Quelles sont les différentes options de levée de fonds disponibles pour les PME ?
En dehors des mobilisations de fonds par APE, il existe d’autres modalités de levée de fonds. L’APE est utilisé dans deux cas, le premier c’est le cas de l’émission d’actions pour l’introduction en bourse, le deuxième cas, c’est pour l’émission des titres obligataires (obligations). Quand on parle d’obligation, il s’agit là de la dette, donc les entreprises peuvent venir faire une opération d’APE pour lever des fonds par émission d’obligation et qui est à rembourser. En dehors des opérations d’APE, nous avons aussi les opérations par Placement Privé (PP), pour laquelle il est aussi possible de réaliser des opérations de ventes d’actions, tout comme des opérations de levée de fonds par émission d’obligations. A la seule différence que les opérations de Placement Privé ne font pas l’objet de diffusion au grand public et concernent seulement les investisseurs avertis et le milieu des affaires. Pour le Placement Privé, il n’y a pas de limitation pour les émissions d’actions et il n’y a pas également trop d’exigences au niveau de l’emprunt obligataire.
Quels sont les risques potentiels pour une PME qui décide de lever des fonds sur le marché financier, et comment peuvent-ils être atténués ?
Au sens normal du terme, on ne devrait même pas parler de risque en termes d’introduction en bourse. Les risques pour une PME seront peut-être le résultat d’une inconséquence vis-à-vis des exigences de l’introduction en bourse, car en réalité le processus d’introduction lui-même fait de la gestion et de la maitrise des risques un préalable. Il serait difficile, voire impossible de voir qu’une entreprise a pris des risques pour être sur la bourse, ceux qui pourraient parler de risque sont certainement des entreprises dont les gouvernants et les gestionnaires ne veulent pas faire une bonne gestion correcte de leurs sociétés. Ce qui fait que si vous partez sur la bourse en tant que PME et que vous n’êtes pas assez conséquent avec vous-mêmes, vous pourriez avoir des problèmes. Car en refusant de se conformer aux exigences du marché, en l’occurrence la transparence dans la gestion de votre société par la diffusion d’informations au grand public, l’entreprise peut être sanctionnée, voir même ses actions en baisse ou même être radiée de la cote.
Comment la BRVM soutient-elle les PME dans le processus de cotation et de levée de fonds ?

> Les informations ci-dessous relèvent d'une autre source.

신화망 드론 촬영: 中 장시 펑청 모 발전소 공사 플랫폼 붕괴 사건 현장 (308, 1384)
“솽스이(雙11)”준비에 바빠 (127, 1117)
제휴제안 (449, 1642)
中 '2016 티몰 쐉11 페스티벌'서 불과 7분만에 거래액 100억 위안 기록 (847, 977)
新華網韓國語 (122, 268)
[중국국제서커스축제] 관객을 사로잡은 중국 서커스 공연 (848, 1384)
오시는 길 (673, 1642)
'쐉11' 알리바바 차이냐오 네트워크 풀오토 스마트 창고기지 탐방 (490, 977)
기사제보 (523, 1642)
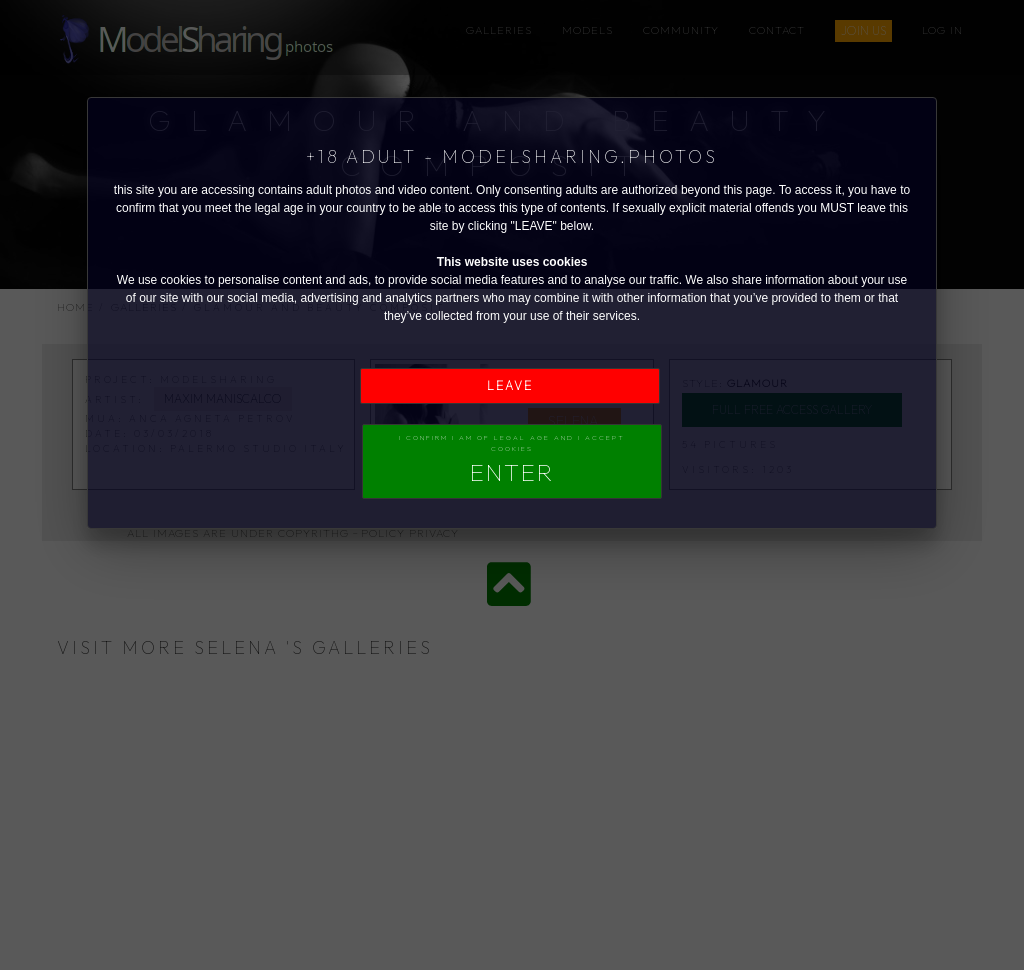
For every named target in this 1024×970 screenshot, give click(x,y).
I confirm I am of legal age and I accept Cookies (512, 460)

Le soutien de la BRVM aujourd’hui, s’est matérialisé par le fait qu’elle a revisité les conditions d’admission à la bourse afin de faciliter la chose pour les PME, car jusqu’ici, après 20 ans de fonctionnement, on remarque que ce sont seulement les grandes entreprises qui sont cotées et elles ne sont pas nombreuses. Alors que dans notre zone économique, la plupart des entreprises sont toujours au niveau PME. Ayant constaté que ces structures sont écartées, la BRVM a allégé les conditions pour que les PME aussi puissent venir sur le marché. Au-delà de ça, elle a mis des plafonds au niveau des frais d’introduction pour que ça soit abordable pour les petites et moyennes entreprises.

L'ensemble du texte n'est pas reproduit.